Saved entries
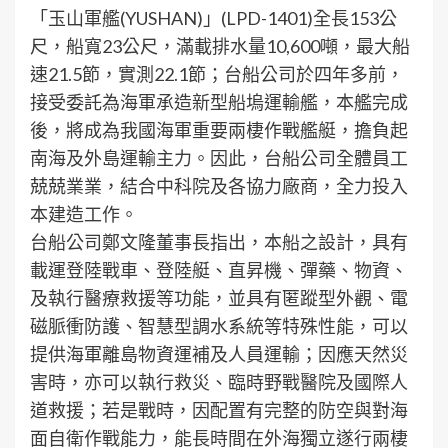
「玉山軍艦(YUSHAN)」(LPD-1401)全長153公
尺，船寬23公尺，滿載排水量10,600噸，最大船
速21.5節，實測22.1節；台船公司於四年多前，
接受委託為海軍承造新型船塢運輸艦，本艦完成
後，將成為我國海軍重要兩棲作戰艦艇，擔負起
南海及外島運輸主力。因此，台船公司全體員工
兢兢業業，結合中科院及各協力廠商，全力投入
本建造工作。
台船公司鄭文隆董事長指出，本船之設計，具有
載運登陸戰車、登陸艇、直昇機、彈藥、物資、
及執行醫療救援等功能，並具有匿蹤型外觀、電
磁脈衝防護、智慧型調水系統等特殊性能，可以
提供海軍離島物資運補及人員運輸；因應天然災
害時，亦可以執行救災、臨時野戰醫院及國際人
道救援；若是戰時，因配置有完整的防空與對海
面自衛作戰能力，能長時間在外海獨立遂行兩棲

---

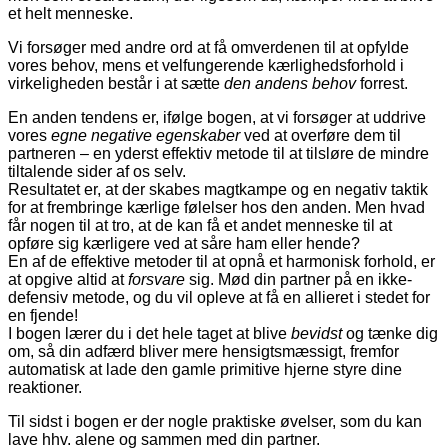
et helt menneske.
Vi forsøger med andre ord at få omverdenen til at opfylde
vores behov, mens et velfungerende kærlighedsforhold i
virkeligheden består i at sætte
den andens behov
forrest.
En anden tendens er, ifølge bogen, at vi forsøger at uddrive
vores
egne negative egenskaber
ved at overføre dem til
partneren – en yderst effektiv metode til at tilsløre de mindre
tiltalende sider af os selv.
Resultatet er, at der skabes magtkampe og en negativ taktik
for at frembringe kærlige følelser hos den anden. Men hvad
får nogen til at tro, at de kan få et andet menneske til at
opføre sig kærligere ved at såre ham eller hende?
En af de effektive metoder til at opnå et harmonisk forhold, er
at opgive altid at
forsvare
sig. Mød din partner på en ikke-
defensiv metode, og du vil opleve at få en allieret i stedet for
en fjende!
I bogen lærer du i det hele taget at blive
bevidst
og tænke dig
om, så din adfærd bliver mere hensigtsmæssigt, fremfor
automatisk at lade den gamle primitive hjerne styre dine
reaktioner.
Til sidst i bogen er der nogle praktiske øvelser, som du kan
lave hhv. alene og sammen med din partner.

==

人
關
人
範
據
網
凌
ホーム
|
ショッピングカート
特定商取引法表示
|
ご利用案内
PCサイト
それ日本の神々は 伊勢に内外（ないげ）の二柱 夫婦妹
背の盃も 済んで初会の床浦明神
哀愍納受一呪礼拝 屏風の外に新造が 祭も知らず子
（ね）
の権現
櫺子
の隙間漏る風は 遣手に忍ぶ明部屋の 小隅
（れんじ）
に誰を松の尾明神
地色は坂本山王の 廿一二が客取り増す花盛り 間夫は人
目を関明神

**Task:** When the string "vores" appears in a line of the records above, that line is to be copied.

**Task solution:**
vores behov, mens et velfungerende kærlighedsforhold i
vores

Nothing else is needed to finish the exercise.